北海道大学は、脳内のヒスタミン神経系を刺激する薬物を投与すると、忘れた記憶をスムーズに思い出せるようになることを明らかにした。
北海道大学は2019年1月9日、脳内のヒスタミン神経系を刺激する薬物を投与すると、忘れた記憶をスムーズに思い出せるようになることを明らかにしたと発表した。同大学大学院薬学研究院 講師の野村洋氏と、京都大学、東京大学の共同研究グループによる成果だ。
実験では、マウスにおもちゃを見せてその形を学習させた後、ヒスタミン神経系を活発化する薬を投与した。通常のマウスは、3日以上経過するとおもちゃを忘れていたが、薬を投与したマウスでは、1カ月経過した場合でもおもちゃの記憶を思い出すことができた。このマウスの脳内を詳細に解析したところ、嗅周皮質と呼ばれる脳領域の活動上昇が見られた。

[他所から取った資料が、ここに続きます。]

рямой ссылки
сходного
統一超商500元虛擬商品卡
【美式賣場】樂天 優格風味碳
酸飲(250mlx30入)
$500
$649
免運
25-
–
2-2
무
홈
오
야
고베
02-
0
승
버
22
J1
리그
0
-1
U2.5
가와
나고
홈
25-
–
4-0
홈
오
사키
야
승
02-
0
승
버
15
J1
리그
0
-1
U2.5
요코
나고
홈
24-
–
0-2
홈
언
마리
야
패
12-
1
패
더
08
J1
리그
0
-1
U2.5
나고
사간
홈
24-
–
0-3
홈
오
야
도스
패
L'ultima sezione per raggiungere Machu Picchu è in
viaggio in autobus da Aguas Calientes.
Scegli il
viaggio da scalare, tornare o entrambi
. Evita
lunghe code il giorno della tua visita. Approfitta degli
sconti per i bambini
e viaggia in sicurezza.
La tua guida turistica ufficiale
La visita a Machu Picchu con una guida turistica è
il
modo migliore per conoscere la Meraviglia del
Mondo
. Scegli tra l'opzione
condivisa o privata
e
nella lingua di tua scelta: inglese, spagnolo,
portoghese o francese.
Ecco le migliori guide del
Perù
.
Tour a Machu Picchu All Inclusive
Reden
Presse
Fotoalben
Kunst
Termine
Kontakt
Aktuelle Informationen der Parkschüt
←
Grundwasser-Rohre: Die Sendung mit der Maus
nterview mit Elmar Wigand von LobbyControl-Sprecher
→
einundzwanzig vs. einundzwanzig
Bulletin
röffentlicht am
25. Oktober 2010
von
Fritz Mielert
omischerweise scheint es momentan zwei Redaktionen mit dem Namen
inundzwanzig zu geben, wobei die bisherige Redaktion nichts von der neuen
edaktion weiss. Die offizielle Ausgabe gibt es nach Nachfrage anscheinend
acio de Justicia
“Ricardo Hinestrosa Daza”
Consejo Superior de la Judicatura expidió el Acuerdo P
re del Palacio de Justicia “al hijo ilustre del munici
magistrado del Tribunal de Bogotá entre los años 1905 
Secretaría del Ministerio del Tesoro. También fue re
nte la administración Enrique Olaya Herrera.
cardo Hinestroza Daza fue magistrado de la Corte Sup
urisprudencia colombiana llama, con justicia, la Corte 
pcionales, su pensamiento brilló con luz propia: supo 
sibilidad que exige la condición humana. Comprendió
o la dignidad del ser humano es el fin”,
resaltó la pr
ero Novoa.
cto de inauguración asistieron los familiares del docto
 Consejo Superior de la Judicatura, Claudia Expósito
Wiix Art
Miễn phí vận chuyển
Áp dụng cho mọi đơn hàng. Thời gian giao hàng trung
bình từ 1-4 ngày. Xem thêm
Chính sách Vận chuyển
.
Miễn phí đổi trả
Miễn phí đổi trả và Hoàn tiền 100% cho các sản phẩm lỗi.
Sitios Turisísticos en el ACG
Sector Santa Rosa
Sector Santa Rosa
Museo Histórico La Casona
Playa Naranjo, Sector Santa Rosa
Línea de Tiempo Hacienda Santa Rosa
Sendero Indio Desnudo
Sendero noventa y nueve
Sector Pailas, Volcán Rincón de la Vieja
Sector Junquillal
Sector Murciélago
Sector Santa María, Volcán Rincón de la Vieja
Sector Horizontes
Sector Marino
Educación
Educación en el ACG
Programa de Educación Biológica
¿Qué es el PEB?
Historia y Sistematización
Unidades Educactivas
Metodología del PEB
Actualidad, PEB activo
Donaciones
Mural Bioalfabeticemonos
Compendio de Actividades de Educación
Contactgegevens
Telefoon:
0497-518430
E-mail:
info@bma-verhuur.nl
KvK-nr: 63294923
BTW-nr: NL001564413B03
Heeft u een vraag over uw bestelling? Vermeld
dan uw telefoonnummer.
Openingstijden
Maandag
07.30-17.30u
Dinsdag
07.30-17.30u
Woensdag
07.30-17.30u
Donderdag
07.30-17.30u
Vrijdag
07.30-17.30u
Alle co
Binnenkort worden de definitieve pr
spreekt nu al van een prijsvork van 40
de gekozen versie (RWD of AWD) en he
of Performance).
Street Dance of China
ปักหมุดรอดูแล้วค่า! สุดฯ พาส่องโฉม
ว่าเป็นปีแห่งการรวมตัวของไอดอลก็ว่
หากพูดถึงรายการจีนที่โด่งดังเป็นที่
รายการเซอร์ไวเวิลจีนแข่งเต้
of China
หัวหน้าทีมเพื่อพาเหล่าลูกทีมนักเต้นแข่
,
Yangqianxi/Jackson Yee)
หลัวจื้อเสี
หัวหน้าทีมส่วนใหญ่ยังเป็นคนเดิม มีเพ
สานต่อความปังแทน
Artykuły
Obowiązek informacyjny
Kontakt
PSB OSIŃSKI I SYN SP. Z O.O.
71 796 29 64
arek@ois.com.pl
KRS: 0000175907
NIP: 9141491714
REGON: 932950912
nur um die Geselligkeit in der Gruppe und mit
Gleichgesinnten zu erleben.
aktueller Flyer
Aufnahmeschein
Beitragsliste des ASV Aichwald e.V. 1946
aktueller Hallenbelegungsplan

このデータを基に、ヒトへの効果を調査した。38人の参加者にあらかじめ多数の写真を見せ、1週間後に記憶テストを実施した。その際、トレーニングで見せた写真と見せていない写真、見せた写真と類似の写真を見せて、写真を覚えているか質問した。その結果、ヒスタミン神経活性化薬によって正解率が上昇した。特に、もともと記憶成績が悪い人では、薬の効果が大きいことが分かった。
これらの結果から、ヒスタミンが神経回路にノイズを加えることで、記憶を回復させると考えられるという。そのため将来的には、脳内ヒスタミンや記憶のメカニズムの解明につながる成果であるといえる。また、アルツハイマー病など、認知機能障害の治療薬開発につながることが期待される。